→ TASK ITEM
Please filter the entries and return only the lines that include "sitio".

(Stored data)
[Start of section]

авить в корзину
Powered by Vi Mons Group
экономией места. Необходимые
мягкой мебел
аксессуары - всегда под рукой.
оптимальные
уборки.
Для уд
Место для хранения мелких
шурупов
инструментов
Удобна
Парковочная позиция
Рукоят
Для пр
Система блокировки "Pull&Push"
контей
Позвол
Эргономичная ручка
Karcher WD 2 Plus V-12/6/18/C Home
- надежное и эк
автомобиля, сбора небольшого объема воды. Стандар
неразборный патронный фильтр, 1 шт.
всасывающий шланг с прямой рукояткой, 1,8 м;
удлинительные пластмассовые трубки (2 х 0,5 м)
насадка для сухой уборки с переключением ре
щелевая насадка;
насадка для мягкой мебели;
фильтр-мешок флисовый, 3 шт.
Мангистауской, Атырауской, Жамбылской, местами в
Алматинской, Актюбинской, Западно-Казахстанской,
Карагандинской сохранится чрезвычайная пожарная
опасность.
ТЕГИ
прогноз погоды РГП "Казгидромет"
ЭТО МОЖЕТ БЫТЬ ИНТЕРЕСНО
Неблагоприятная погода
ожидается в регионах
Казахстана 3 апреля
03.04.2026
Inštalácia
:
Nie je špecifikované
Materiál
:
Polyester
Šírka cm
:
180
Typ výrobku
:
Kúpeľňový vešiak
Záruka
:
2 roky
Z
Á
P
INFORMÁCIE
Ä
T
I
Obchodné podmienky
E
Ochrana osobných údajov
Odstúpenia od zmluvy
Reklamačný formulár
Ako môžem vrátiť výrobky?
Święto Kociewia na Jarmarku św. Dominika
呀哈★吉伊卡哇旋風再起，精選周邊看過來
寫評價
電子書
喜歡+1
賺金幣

[End of section]
[Start of section]

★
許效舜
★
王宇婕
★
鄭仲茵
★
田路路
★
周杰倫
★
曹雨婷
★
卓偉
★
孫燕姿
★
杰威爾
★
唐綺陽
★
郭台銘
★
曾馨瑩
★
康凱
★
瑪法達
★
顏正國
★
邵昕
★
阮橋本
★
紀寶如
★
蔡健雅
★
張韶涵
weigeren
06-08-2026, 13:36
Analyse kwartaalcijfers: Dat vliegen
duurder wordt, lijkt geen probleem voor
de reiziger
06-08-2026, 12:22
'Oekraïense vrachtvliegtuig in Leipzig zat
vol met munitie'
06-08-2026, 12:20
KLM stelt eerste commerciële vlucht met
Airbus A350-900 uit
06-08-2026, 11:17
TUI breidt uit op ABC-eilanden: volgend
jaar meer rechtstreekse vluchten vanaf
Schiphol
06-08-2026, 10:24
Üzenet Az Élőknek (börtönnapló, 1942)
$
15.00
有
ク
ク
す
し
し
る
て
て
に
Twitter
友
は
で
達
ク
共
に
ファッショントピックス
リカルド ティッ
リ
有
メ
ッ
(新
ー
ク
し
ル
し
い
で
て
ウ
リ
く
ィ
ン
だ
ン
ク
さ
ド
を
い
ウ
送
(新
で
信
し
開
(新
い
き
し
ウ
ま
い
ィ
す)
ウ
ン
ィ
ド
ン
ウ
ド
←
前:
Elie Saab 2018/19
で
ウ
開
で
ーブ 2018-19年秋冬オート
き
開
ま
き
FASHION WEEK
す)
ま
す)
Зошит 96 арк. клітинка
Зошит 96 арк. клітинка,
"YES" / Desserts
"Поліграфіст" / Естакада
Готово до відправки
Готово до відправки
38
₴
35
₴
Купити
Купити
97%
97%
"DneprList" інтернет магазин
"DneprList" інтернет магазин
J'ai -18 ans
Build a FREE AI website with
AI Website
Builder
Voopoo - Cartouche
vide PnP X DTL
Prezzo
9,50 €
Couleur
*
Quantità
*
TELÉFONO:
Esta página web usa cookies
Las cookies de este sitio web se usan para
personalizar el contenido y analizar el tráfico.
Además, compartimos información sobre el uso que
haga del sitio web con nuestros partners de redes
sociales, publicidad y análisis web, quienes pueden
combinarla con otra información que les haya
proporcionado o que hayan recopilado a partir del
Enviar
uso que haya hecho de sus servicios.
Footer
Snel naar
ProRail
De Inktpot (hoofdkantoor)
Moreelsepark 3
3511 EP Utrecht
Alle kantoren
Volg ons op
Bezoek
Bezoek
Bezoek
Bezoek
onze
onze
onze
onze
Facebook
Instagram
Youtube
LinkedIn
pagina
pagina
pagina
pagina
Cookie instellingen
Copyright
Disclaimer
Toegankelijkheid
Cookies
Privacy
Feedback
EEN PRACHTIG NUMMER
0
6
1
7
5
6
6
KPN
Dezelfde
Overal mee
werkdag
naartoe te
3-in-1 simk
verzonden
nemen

[End of section]

→ SOLUTION
Las cookies de este sitio web se usan para
haga del sitio web con nuestros partners de redes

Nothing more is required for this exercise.